Page 21 of Sin Bin Bully

Iknow immediately that I’m not in the same place I was. For one, the bed underneath me feels different. Two, I’m lying in a completely different position than I fell asleep in. And three, I can just sense it, before I even open my eyes. Something is not right.

When I open them, I try to keep myself calm. I am indeed in a different room, and judging by the look of it, I don’t think I’m even at the hotel anymore.

This terrifies me for so many reasons, the biggest ones being, how did I get here, and how long was I unconscious for?

I slowly sit up, every muscle in my body screaming as I do so. My body isn’t used to this level of inactivity, nor is it used to barely eating or drinking for this long. I feel physically sick, and not just because of the situation I’m in.

The room I’m in is dark. I look around for a window, spotting one across the room with its curtains drawn shut. Standing up, I walk towards it, ignoring the pain I feel with each step. Once there, I pull back the curtains.

Outside, it’s completely pitch black. I remember falling asleep some time in the afternoon, so either a few hours passed… or over a day. For my sanity, I choose to believe the former.

“Where the fuck am I?” I whisper.

I’m not in the city anymore. The sprawling estate outside proves that.

A new surge of anxiety hits me as I realize that, and I back away from the window. My breath is coming fast, my eyes searching all around the room.

The only thing keeping me from having a full-blown panic attack is the fact that the room is absolutely gorgeous – and empty except for me. Everything about it is perfect, and for some reason that has a sort of claiming effect on me. I suppose if I was in some grimy dungeon somewhere, I’d be freaking out a lot more.

The bed is huge, even bigger than the one back at the hotel. It has white lace curtains hanging around it, exactly like I’d imagine a princess’s room to have. In fact, the whole room looks royal.

I sit on the white ottoman at the end of the bed, forcing myself to stop marveling over the décor. I’ve been kidnapped. Sam Warwick has kidnapped me.

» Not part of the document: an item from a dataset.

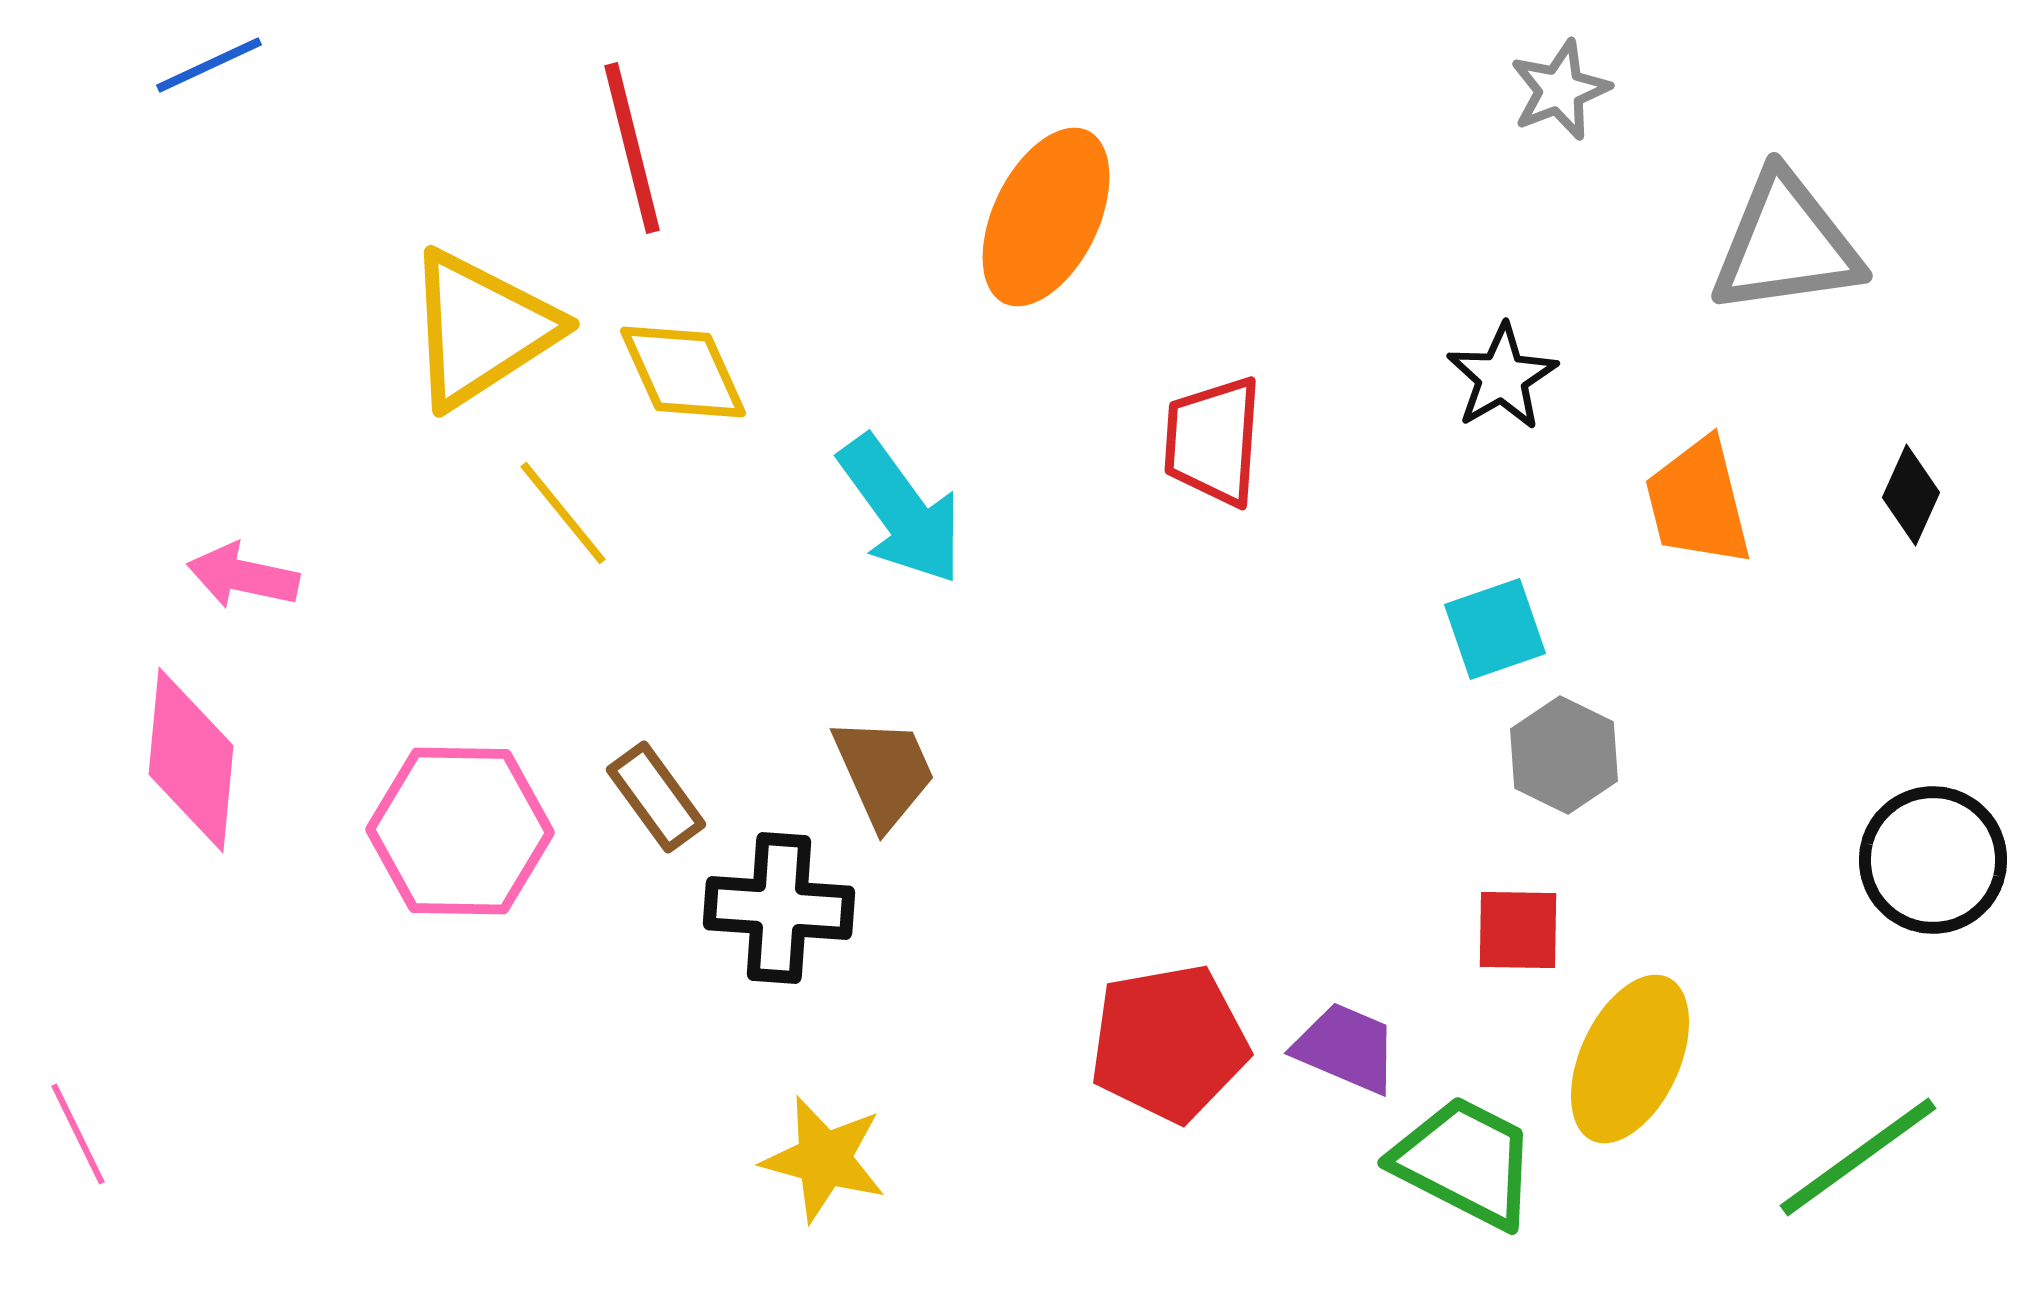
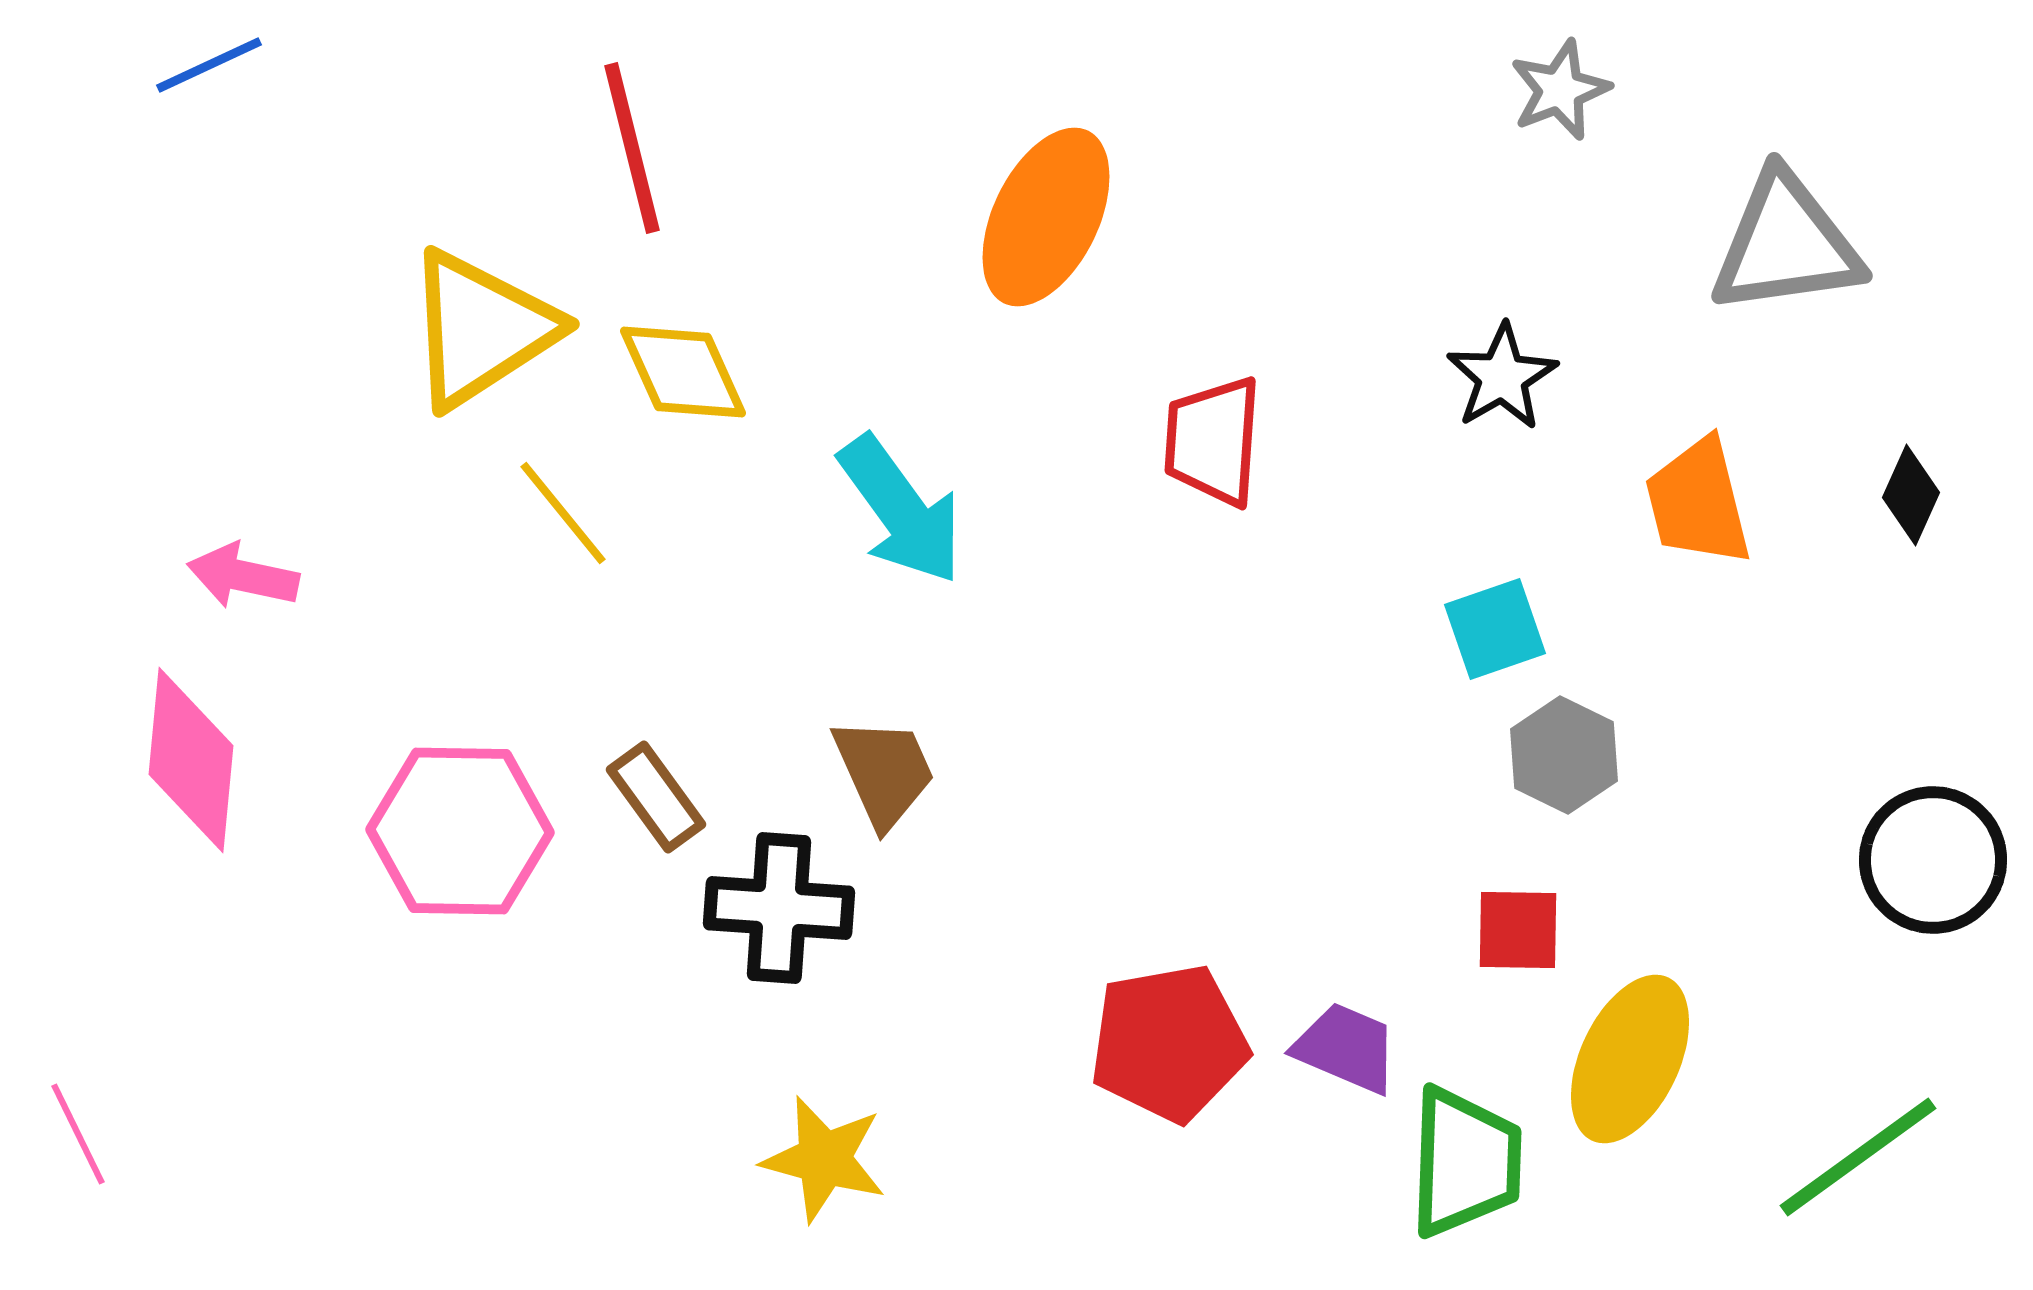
green trapezoid: rotated 65 degrees clockwise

My hand flies to my mouth as I hold back tears. I don’t want to get hysterical. I want to stay as calm as possible. If something happens, I don’t want tears clouding my vision. I want to be clear minded and ready.

The door across the room opens with no warning, making me jump up.

“Don’t come any closer,” I say, stumbling back towards the window without turning around.

He closes the door behind him and walks further in, a curious expression on his face. He says nothing as he stops a few feet away from me.

“Please, just stay right there. Don’t come closer,” I repeat.

He lifts a brow at me. “Why?”

My mouth falls open, and I find myself at a loss for words. But it doesn’t take long for me to find them.

“Why? Because you’re a psychopath. You kidnapped me and you…” I trail off as he steps closer.

“And I what?” he asks, taking another step.

I shake my head, and he grins at me. He’s amused by this. This both pisses me off and scares me.

“You…” I trail off again, unsure of what I’m trying to say. The closer he gets, the more the thoughts seem to just disappear from my head.

“Finish your sentence.”

I want to disobey. I don’t want to give him the satisfaction of me doing what he says. But the tone in his voice, and the look in his eyes... they promise things that I’m not sure I want to know.

“You drugged me. And then you brought me here. I don’t even know what day it is or how we got here or anything.” My voice breaks off at the end, and a tear slips out of my eye unexpectedly.

Sam finally closes the distance between us, swiping the tear away. He lets his hand linger on the side of my face. I have no choice but to meet his gaze.

“I gave you a sedative so that this would be easier on you. It’s been about five hours since I brought you here. And I drove you here in my car.”

There’s silence between us as I stare at his dark eyes. He dips his head lower and leans in.

I’m frozen to the spot as his hand trails from my cheek, down to my neck. My hands start to tremble at my sides, and my heart pounds impossibly fast in my chest.